Baca berita dengan sedikit iklan, klik di sini
DAERAH Khusus Ibukota Jakarta ini terbagi dalam 5 wilavah
walikota, 27 kecamatan 220 kelurahan. Pembagian wilayah
pemerintahan itu kemudian diperinci lagi dengan Rukun Warga
(RW) yang berjumlah 1.624 serta Rukun Tetangga (RT) sejumlah
20.359. Jabatan Lurah ke atas merupakan status pegawai
pemerirtah sedang RW dan RT merupakan jabatan hasil pilihan
masyarakat sendiri dan tidak beroleh gaji dari pemerintah.
Berikut ini ditampilkan seorang Kepala RT dari daerah Menteng
yang sebagian besar penghuninya terdiri dari pejabat tinggi
negara. Sedangkan urtuk Kepala RW dipilih dari sebuah daerah
yang penduduknya terdiri dari buruh kasar pedagang kecil serta
pegawai menengah.
RUMAHNYA kecuali bagus lumayan besar. Anak setengah lusin.

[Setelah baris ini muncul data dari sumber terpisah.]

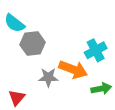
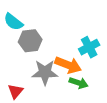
gray star: (48, 77) -> (45, 72), size x1.4
green arrow: (101, 89) -> (79, 83), moved, turned 30

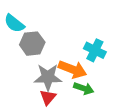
cyan cross: (89, 47) -> (95, 50), turned -36
red triangle: (15, 91) -> (48, 97), moved

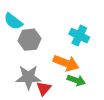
cyan cross: (95, 50) -> (79, 36), moved
gray star: (48, 77) -> (28, 77), moved

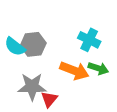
cyan semicircle: (13, 21) -> (15, 47), moved
green arrow: (76, 80) -> (98, 68), moved

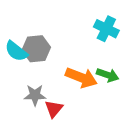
cyan cross: (89, 40) -> (106, 29), moved
gray star: (32, 87) -> (35, 95), size x0.7

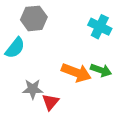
gray hexagon: (36, 49) -> (34, 18), moved
cyan semicircle: (16, 51) -> (15, 48), turned -90

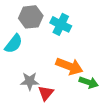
cyan cross: (100, 27) -> (61, 24), moved
green arrow: (101, 70) -> (89, 82), moved

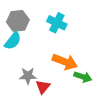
gray hexagon: (31, 17) -> (18, 21), moved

Semua belum dewasa. Paling besar baru kelas dua SMP. Paling
kecil bahkan masih kelewat manja misalnya antara lain belum
bosan merengek minta digendong. Bagaimana pun bagi nyonya Yet
Hansri Tando urusan rumah tangga bukan hal yang terlalu
merepotkan. Sebab seperti umumnya keluarga di kawasan Menteng,
Jakarta. untuk menyelesaikan urusan tersebut -- meski tak
seluruhnya tentu saja -- sudah ada si bibi dan si mamang alias
bujang sebagai tenaga bayaran. Walau begitu untuk jadi ketua RT
nyonya kelahiran Padang 34 tahun lalu itu mulanya merasa segan
bukan main.
"Saya tak ada ambisi. Bukan sebab jabatan tersebut tidak keren
tapi yang pokok di daerah Cendana ini masih hanyak ibu-ibu yang
jauh lebih berumur", katanya di rumahnya Jalan Cendana 31 tak
jauh dari rumah Presiden RI. Rumah itu sekaligus merupakan
kantor RT-002 RW-01 Kelurahan Gondangdia Kecamatan Menteng
Jakarta Pusat.
Nyonya-nyonya Menteng memang selalu tampil mewakili rumah tangga
masing-masing, maklum sang suami umumnya terbilang orang yang
banyak sibuk. Enam tahun sesudah pengangkatannya di tahun 1966,
nyonya Yet minta dibebaskan dari tugasnya. Ternyata tak kurang
dari nyonya Tien Suharto yang sudah tentu merupakan warga
terpandang di sana, berkata: "Kamu toh masih muda, mengapa mesti
mengundurkan diri?"
10 Tahun
Dihitung-hitung sudah 10 tahun nyonya Yet jadi ketua RT. Satu
kali ia pernah risau tatkala ada suara-suara entah dari mana --
yang menyebut tugasnya enak "Enaknya memang ada. Tidak enaknya
juga ada. Keduanya serba sedikit", ujarnya. "Terus terang enak-
nya ya misalnya bisa silaturachmi dengan keluarga Presiden,
sebab Pak Harto itu warga saya. Bagaimana pun hubungan ini hanya
karena saya ketua RT". Menurut nyonya Yet, tiap hari raya Iedul
Fitri RT-nya menyelenggarakan halal bihalal. Dua kali pernah
dilakukan di rumahnya sendiri sebagai ketua RT. Pada kesempatan
itu Pak Harto dan nyonya Tien datang. Berbincang sesama warga RT
tanpa terikat secara kaku oleh aturan protokoler sebagaimana
biasa diterima Presiden dalam tugasnya sehari-hari.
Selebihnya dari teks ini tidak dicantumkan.